Lower the heat to medium-low and add the rice, shallot, garlic, green onion, taragon, bay leaves, and black pepper. Also set up another pot with about a liter of water and bring to a boil. This is to extract more crab flavor from the already picked shells.
It takes me about an hour to pick clean two pounds of green crabs. As soon as I finish a crab I toss the carapace into the second pot of boiling water. By the time I am done the crab broth is more concentrated. Strain the liquid from the shells and add back to the original pot. You should end up with about 3-4 liters of soup in total.
Add the liquid, including all the vegetables and rice, to a blender along with the tomato paste and mustard. Chances are you will have to do it in batches. In this case I add the tomato paste and mustard in the first batch and then whisk in the next few batches. If you want to include the shells for authenticity, and your blender is strong enough, you can blend the shells as well.
The final crab bisque should be a muted orange color. You absolutely have to taste for seasonings at this point and adjust.
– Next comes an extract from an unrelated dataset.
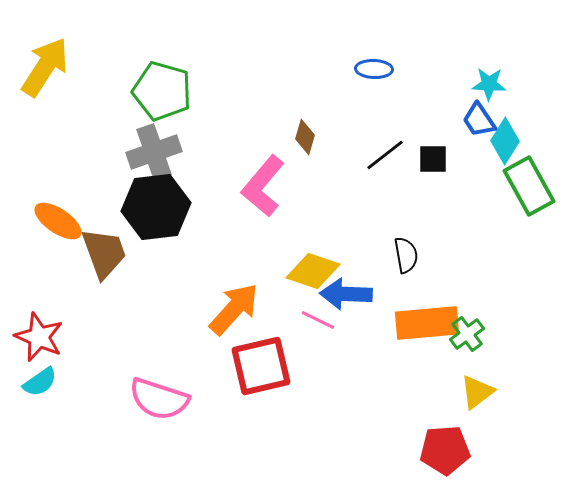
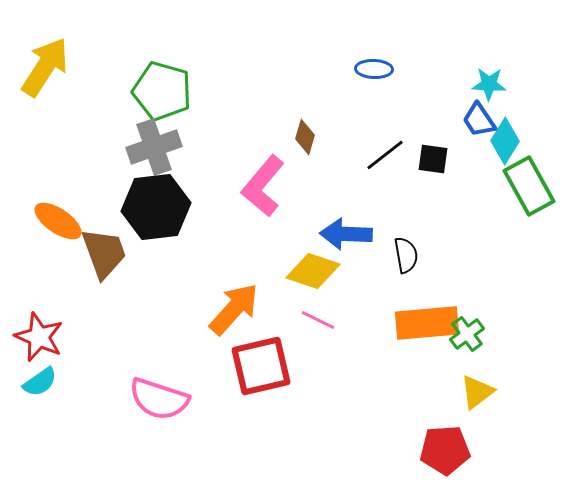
gray cross: moved 5 px up
black square: rotated 8 degrees clockwise
blue arrow: moved 60 px up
Add more salt and black pepper if needed, or even some garlic powder for a more garlicky soup. As you can see in the photograph above, the soup and picked crab meat are the two main components of this dish.
Seafood bisque is usually served in a two handled small pot. I plate this crab bisque by adding a tablespoon of crab meat in the bottom, then ladling over the bisque. Finally I finish with another tablespoon of crab meat on top for presentation.
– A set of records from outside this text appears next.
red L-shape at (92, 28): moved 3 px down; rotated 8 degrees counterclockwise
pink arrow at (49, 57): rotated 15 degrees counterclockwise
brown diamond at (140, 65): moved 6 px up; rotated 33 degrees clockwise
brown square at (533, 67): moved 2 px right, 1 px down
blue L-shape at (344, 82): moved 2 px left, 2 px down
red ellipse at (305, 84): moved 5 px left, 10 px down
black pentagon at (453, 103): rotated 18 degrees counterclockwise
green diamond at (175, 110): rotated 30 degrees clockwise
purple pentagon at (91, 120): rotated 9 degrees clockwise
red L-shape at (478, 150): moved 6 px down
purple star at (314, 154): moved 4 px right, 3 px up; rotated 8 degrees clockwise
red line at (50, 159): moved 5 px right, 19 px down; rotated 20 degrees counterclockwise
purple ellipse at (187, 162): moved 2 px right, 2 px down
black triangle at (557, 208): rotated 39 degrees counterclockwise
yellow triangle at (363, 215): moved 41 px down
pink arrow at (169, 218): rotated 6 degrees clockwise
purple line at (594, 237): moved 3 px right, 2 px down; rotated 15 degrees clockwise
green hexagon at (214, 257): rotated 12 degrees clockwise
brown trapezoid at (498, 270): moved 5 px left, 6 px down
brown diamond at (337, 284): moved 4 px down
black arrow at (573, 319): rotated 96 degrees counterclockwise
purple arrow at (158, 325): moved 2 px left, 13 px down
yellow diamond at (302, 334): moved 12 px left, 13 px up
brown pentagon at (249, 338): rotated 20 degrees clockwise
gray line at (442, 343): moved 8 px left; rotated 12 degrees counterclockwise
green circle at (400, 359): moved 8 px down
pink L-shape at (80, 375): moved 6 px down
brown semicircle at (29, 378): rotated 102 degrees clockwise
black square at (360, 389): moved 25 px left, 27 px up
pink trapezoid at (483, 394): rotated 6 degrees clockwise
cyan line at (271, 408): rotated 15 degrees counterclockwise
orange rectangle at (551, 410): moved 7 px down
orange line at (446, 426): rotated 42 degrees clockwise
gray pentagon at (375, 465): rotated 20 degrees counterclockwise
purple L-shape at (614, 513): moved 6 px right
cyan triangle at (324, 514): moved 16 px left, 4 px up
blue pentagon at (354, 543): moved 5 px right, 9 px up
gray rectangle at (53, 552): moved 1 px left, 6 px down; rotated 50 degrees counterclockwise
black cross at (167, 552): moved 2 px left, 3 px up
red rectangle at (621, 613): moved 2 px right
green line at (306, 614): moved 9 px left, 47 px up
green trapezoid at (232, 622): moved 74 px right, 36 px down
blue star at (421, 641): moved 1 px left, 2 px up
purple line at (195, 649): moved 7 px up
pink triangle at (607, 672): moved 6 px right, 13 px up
You can garnish this bisque with a variety of things. For mine I use some chopped dill and black sesame seeds. You can use things like herbed olive oil, oyster crackers, or even some sliced chili peppers for a bit of heat. I also like to serve crab bisque with some sliced baguette in the traditional French way.
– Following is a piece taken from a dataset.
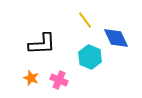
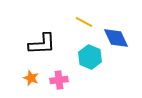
yellow line: moved 1 px left, 2 px down; rotated 24 degrees counterclockwise
pink cross: rotated 30 degrees counterclockwise
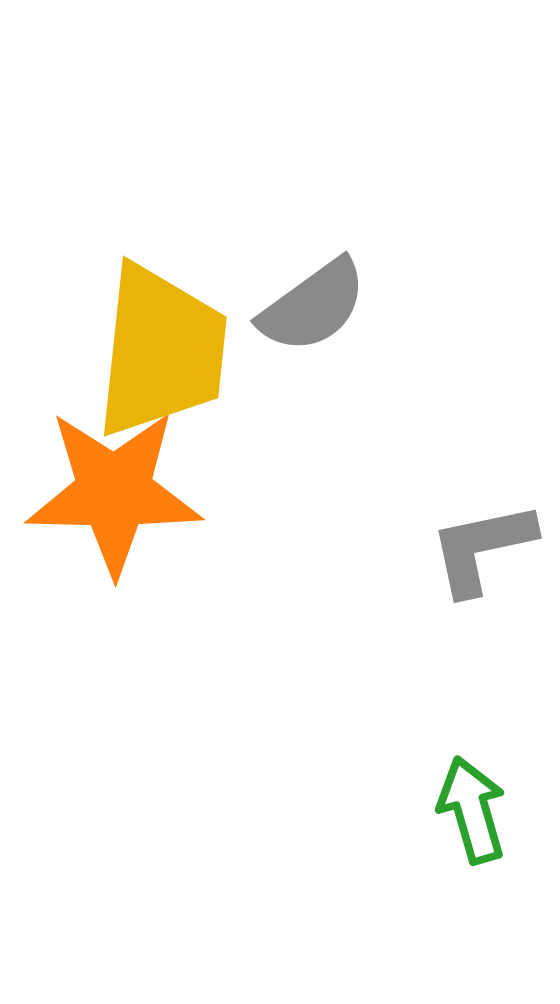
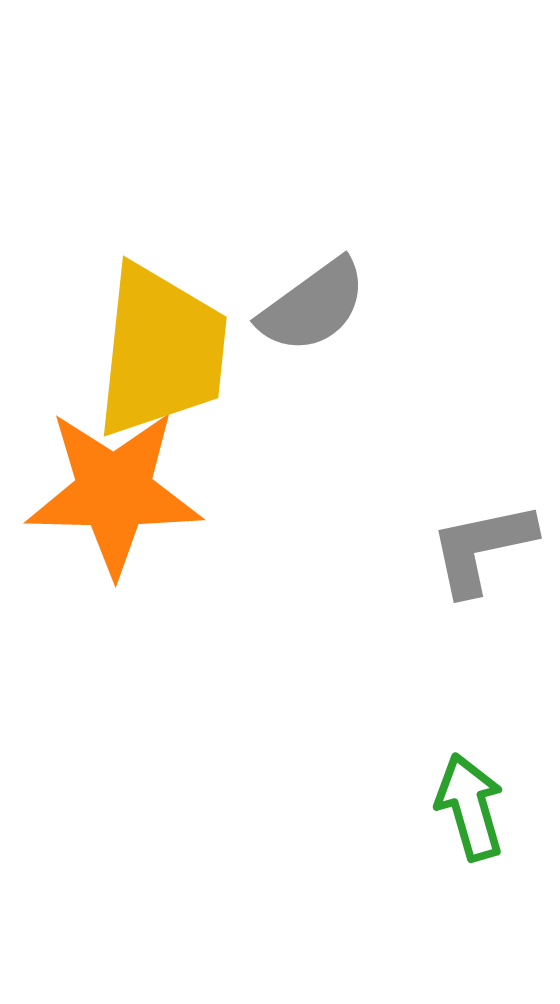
green arrow: moved 2 px left, 3 px up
Bisque With Puff Pastry Top
A popular addition to seafood bisques is a puff pastry top. This is super easy to do, but really brings more wow factor to the dish – guaranteed to impress guests. Simple press a sheet of puff pastry over the pot and squeeze it a bit against the sides. Brush with an egg wash and sprinkle with some salt and sesame seeds.
Place the bisque in an oven preheated to 200C and bake for 15 minutes, or whatever the recommendations are on your package of puff pastry. I suggest placing the pot on a pan or tray as sometimes the bisque can bubble over. The pan can catch any drippings.
- 2 Pots
- 1 Knife
- 1 Cutting Board
- 2 lbs Green Crabs around one kilo – You can use any crab you want, the larger the crab the more meat there is.
- 1 cup Rice rice is the traditional thickener in a seafood bisque. It gets blended in at the end for a rich velvety mouthfeel.
- 4 Shallots If needed you can substitute one yellow onion
- 4 cloves Garlic minced
- 2 tbsp Green Onion chopped
- 2 tbsp Taragon chopped
- 1 tbsp Dijon Mustard
- 1 tbsp Tomato Paste
- 2 Bay Leaves
- 1 tbsp Salt or adjust more to taste
- 2 tsp Black Pepper freshly cracked
- 2 tbsp Heavy Cream optional
- 100 grams Puff Pastry
- 1 Egg for the egg wash
- 1 pinch Black Sesame Seeds
- Fill a pot with about 2 liters of water and add salt. Bring to a boil and drop crabs in. Boil for around 5 minutes.
- When crabs are done, remove them and skim the surface to remove any foam or particulate. Add in the rice, shallot, garlic, taragon, green onion, black pepper, and bay leaves.
- Set up another pot with about a liter of water and bring to a boil.
- Start picking the crab meat out of the shells. Toss the shells into the second pot of boiling water. Set the meat aside.
- Once you are done picking all the meat out of the crabs (about an hour) the crab shell stock should be quite concentrated. Strain out the shells and add the concentrated stock to the larger pot with the vegetables and herbs.
- Move the contents from the large pot to a blender (may need to do in batches) along with the Dijon mustard and tomato paste. Blend until smooth.
- Pour into a bowl and whisk in the cream. Taste and adjust the seasonings. Add more salt and pepper if needed, or add more cream to lighten it up.